View the 3/31/2021 General Government meeting here:

Week 9

National Vietnam War Veterans Day

This week in OKC the “Tip of the Spear” exhibit was officially opened at the Oklahoma History Center on Monday. The outdoor exhibit features a Bell UH-1 helicopter, better known as the Huey, which become an iconic symbol of the Vietnam War. It sits atop a representation of the Vietnam Veterans Memorial, The Wall, which represents the more than 58,000 lives of U.S. service members, including 988 Oklahomans, lost in the war.

The Oklahoma House of Representatives unanimously approved a resolution recognizing Vietnam veterans and welcoming them home. House Resolution 1018 by Rep. Tommy Hardin of Madill officially recognized and honored Vietnam War veterans for their service and sacrifice, joining the national celebration of Vietnam War Veterans Day. The resolution also expressed appreciation for the veterans’ service to the state and nation and with deep appreciation welcomed them home.

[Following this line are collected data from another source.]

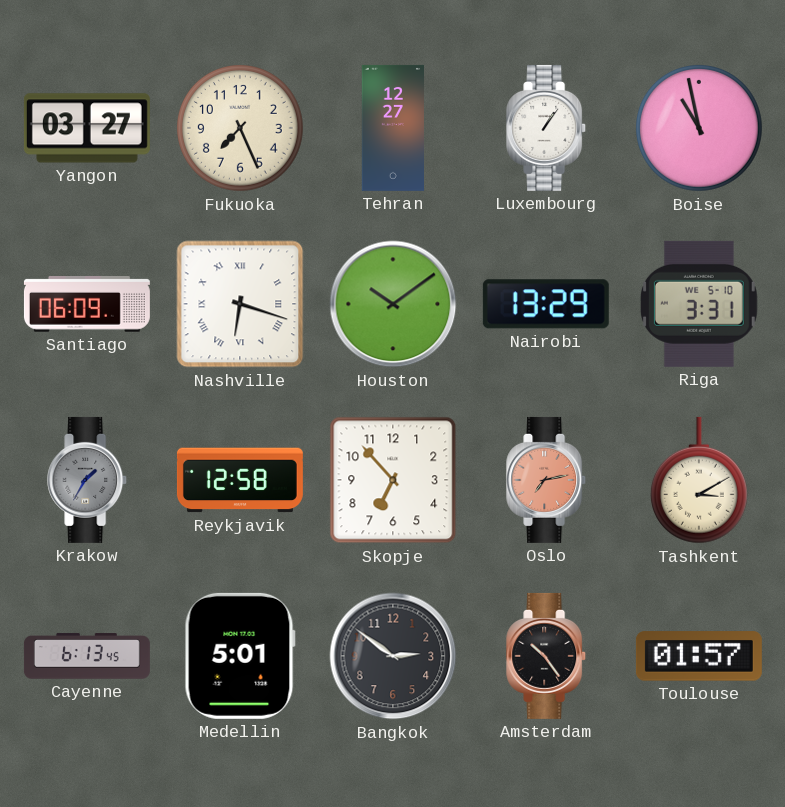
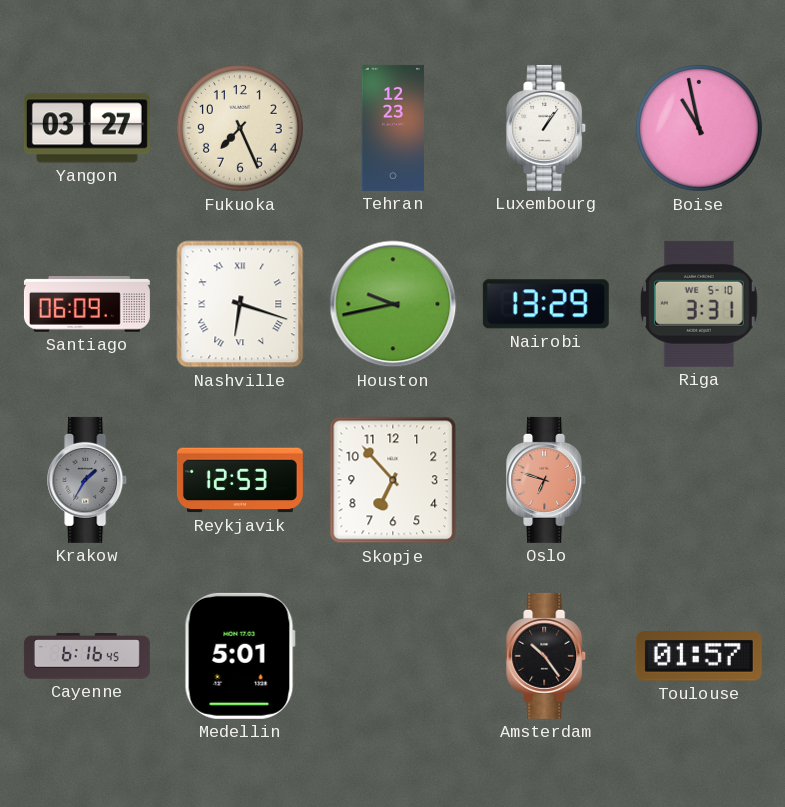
Tehran: 12:27 -> 12:23
Houston: 10:09 -> 9:43
Reykjavik: 12:58 -> 12:53
Oslo: 7:13 -> 6:48
Tashkent: 3:10 -> none
Cayenne: 6:13 -> 6:16
Bangkok: 2:51 -> none
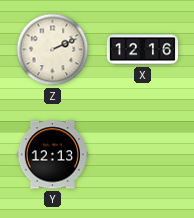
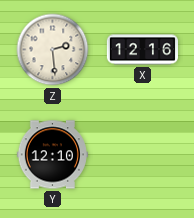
Z: 2:11 -> 2:29
Y: 12:13 -> 12:10
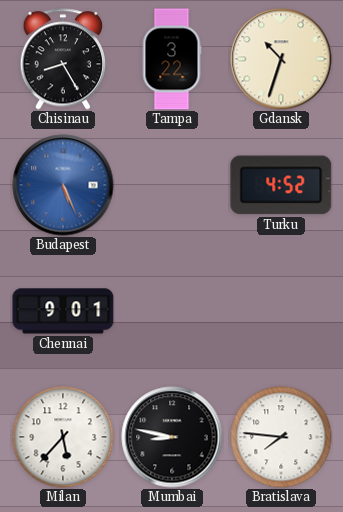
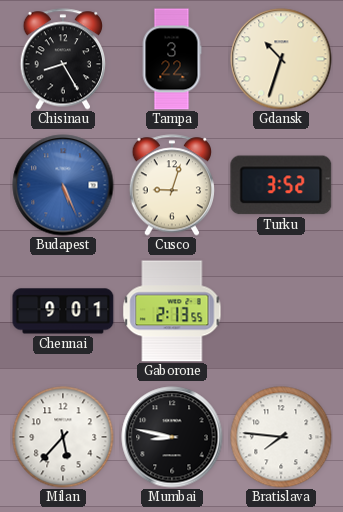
Cusco: none -> 9:03
Turku: 4:52 -> 3:52
Gaborone: none -> 2:13
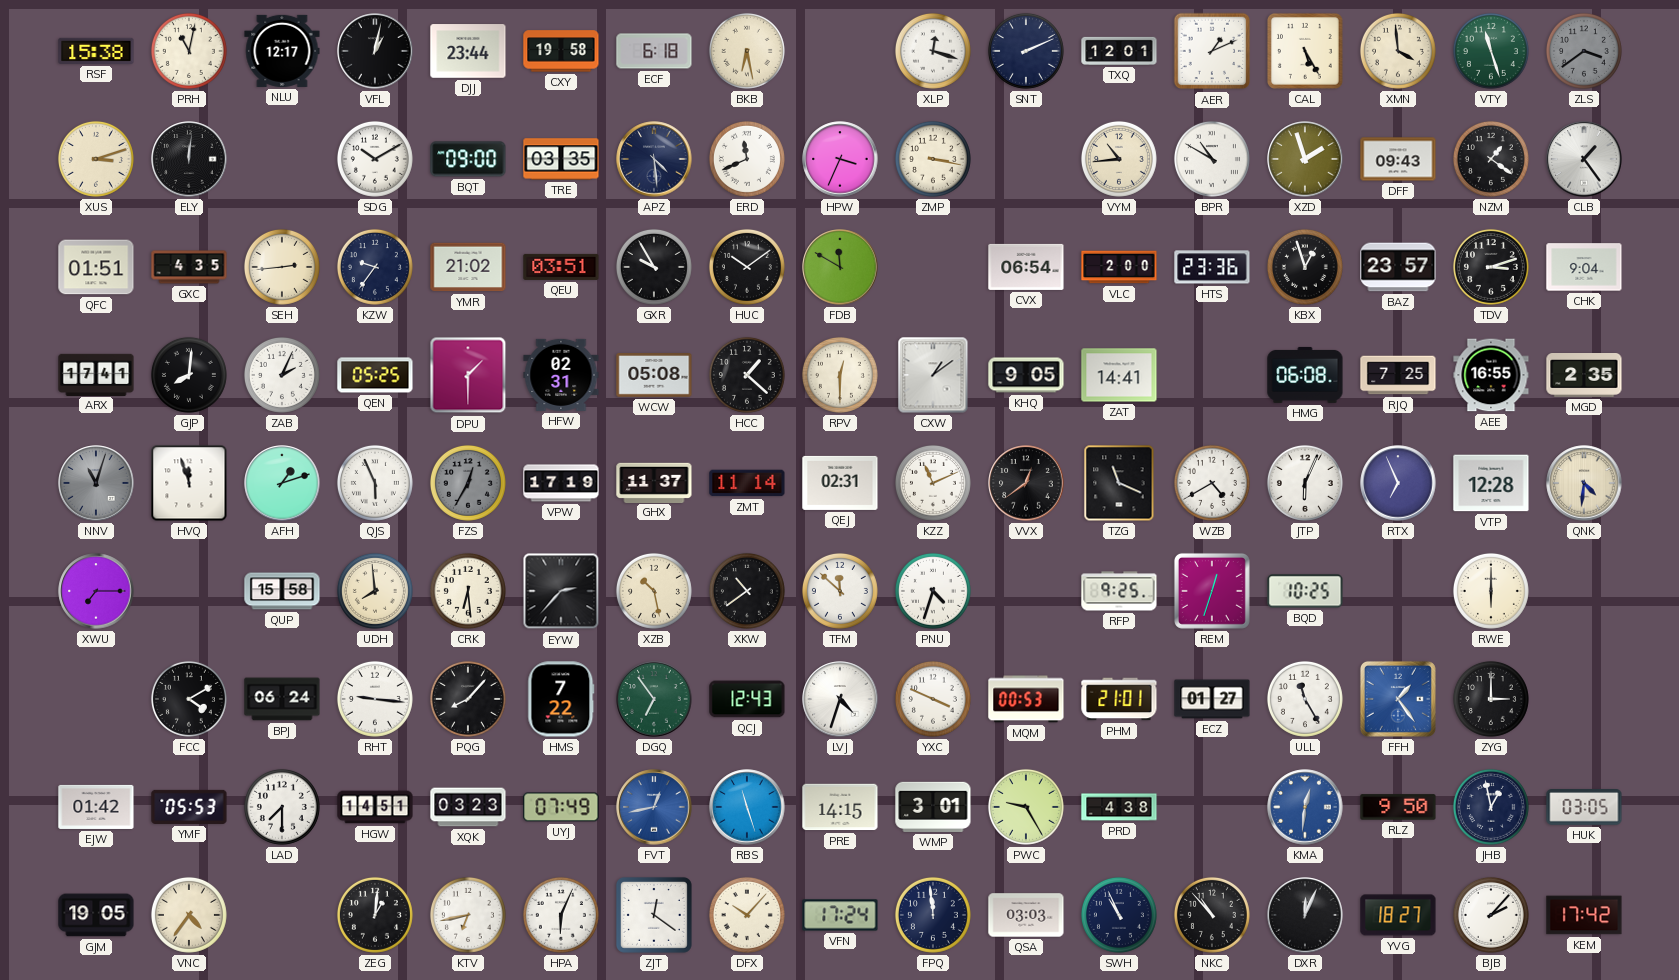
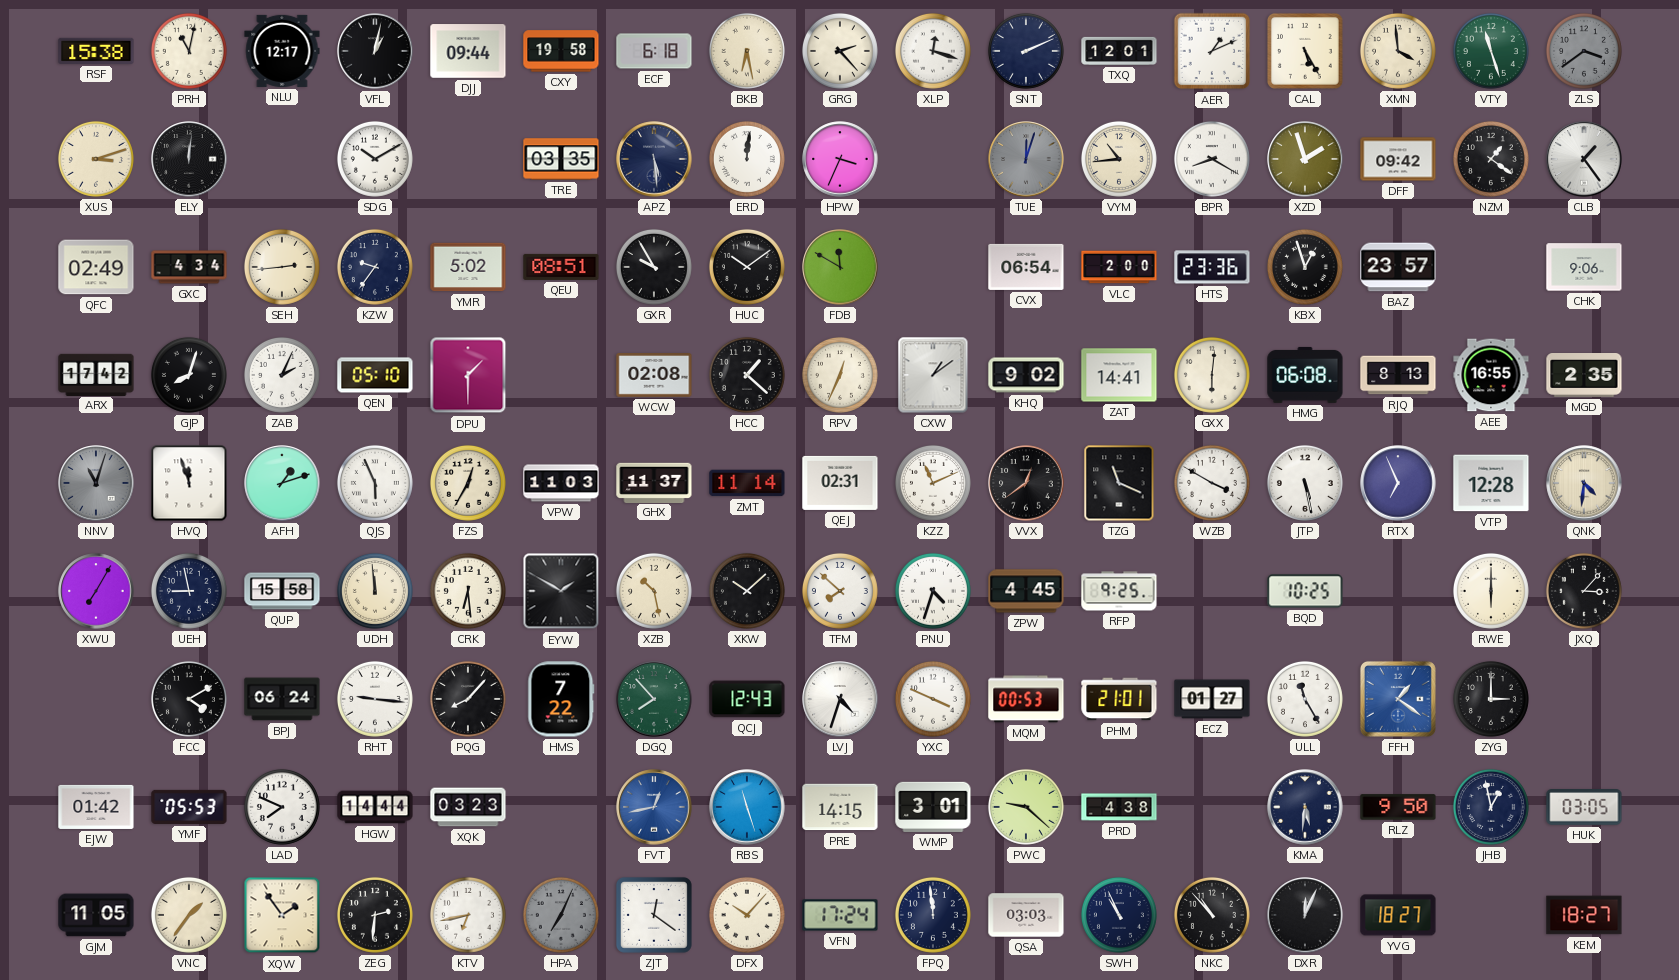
DJJ: 23:44 -> 09:44
GRG: none -> 2:23
BQT: 09:00 -> none
APZ: 4:29 -> 5:29
ERD: 11:41 -> 12:01
ZMP: 3:17 -> none
TUE: none -> 12:03
BPR: 10:50 -> 8:20
DFF: 09:43 -> 09:42
QFC: 01:51 -> 02:49
GXC: 4:35 -> 4:34
YMR: 21:02 -> 5:02
QEU: 03:51 -> 08:51
TDV: 3:12 -> none
CHK: 9:04 -> 9:06
ARX: 17:41 -> 17:42
GJP: 8:01 -> 8:03
QEN: 05:25 -> 05:10
HFW: 02:31 -> none
WCW: 05:08 -> 02:08
RPV: 12:30 -> 12:34
KHQ: 9:05 -> 9:02
GXX: none -> 6:01
RJQ: 7:25 -> 8:13
FZS dial: grey -> cream
VPW: 17:19 -> 11:03
WZB: 4:40 -> 3:50
JTP: 6:04 -> 5:28
XWU: 7:15 -> 7:05
UEH: none -> 8:58
UDH: 7:59 -> 11:59
EYW: 2:37 -> 1:50
XKW: 10:39 -> 10:08
TFM: 11:52 -> 7:52
ZPW: none -> 4:45
REM: 12:33 -> none
JXQ: none -> 3:07
DGQ: 6:54 -> 7:53
FFH: 1:24 -> 1:21
LAD: 7:30 -> 7:49
HGW: 14:51 -> 14:44
UYJ: 07:49 -> none
PWC: 9:25 -> 9:22
KMA: 12:31 -> 5:31
KMA dial: blue -> navy
GJM: 19:05 -> 11:05
VNC: 4:36 -> 1:36
XQW: none -> 1:54
ZEG: 1:01 -> 2:31
HPA: 6:04 -> 7:04
HPA dial: white -> grey
BJB: 2:07 -> none
KEM: 17:42 -> 18:27
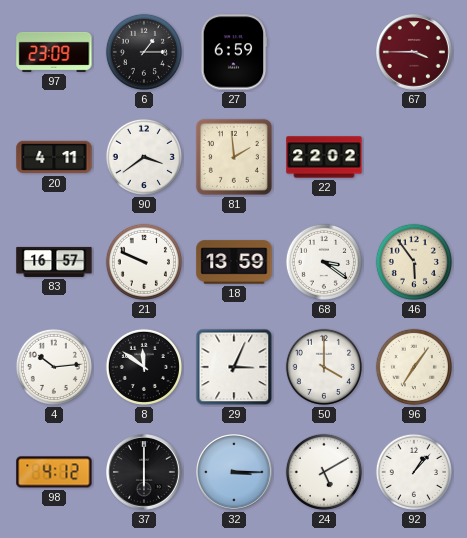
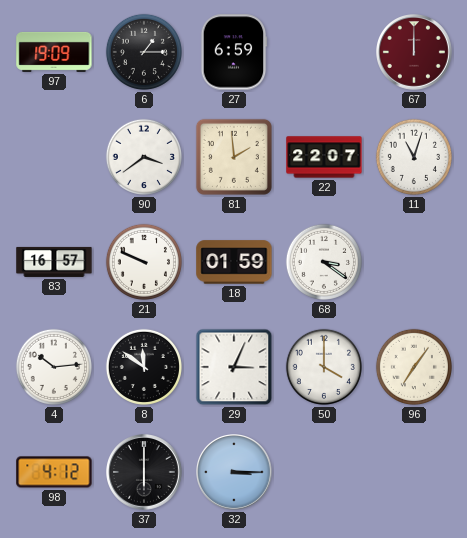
97: 23:09 -> 19:09
67: 3:45 -> 12:00
20: 4:11 -> none
22: 22:02 -> 22:07
11: none -> 11:03
18: 13:59 -> 01:59
46: 5:54 -> none
24: 5:10 -> none
92: 1:07 -> none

“Unfortunately, due to the unpopularity of the Vietnam War at its end, our nation’s veterans were not welcomed with open arms as they should have been when they finally returned home,” Hardin, a Marine, said. “These brave service members deserve our utmost respect and gratitude for their willingness to serve and sacrifice for their country and in pursuit of freedom everywhere, and we thank them for their heroism and valor.”

My father was a Marine and a Huey crew chief during the Tet Offensive. He was a great man who loved life and loved his family, but events that happened during his time in Vietnam and when he returned home troubled him throughout his life. This memorial service and the House resolution were particularly meaningful to me.

Week 8

Committee meetings are in full swing again as the Senate bills make their way to the House. The entire process of hearing bills in committee before sending them to the House floor which we just completed with House bills is repeated with each of the Senate bills.

As a member of the Administrative Rules committee, this week I heard SB913 by Senator Julie Daniels. I voted in support of this bill and I believe it is one of the most important bills we will hear this session.

It is probably no secret that the nearly 200 state agencies regularly legislate by passing rules which will be enforced as laws. Currently, any changes to these rules must be presented to the legislature for disapproval.  All rule changes must be submitted to the Administrative Rules committee no later than April 1st. Members of this committee receive stacks of rules to be examined. We have a brief window in which to read and investigate all proposed changes. SB913 addresses this process.

SB 913 modifies the procedure for the approval of agency rules. The measure allows the Legislature to repeal an agency rule by joint resolution

The measure directs the Speaker of the House and President Pro Tempore of the Senate to establish a Joint Committee on Administrative Rules comprised of current members. The Joint Committee is to consider proposed rules, amended rules, and repeal requests submitted by an agency and is authorized to meet during the interim.

The ability to meet all year to review new or unnecessary rules is a vital step in ensuring all legislation passes through the legislature. I look forward to seeing the procedures in this bill implemented.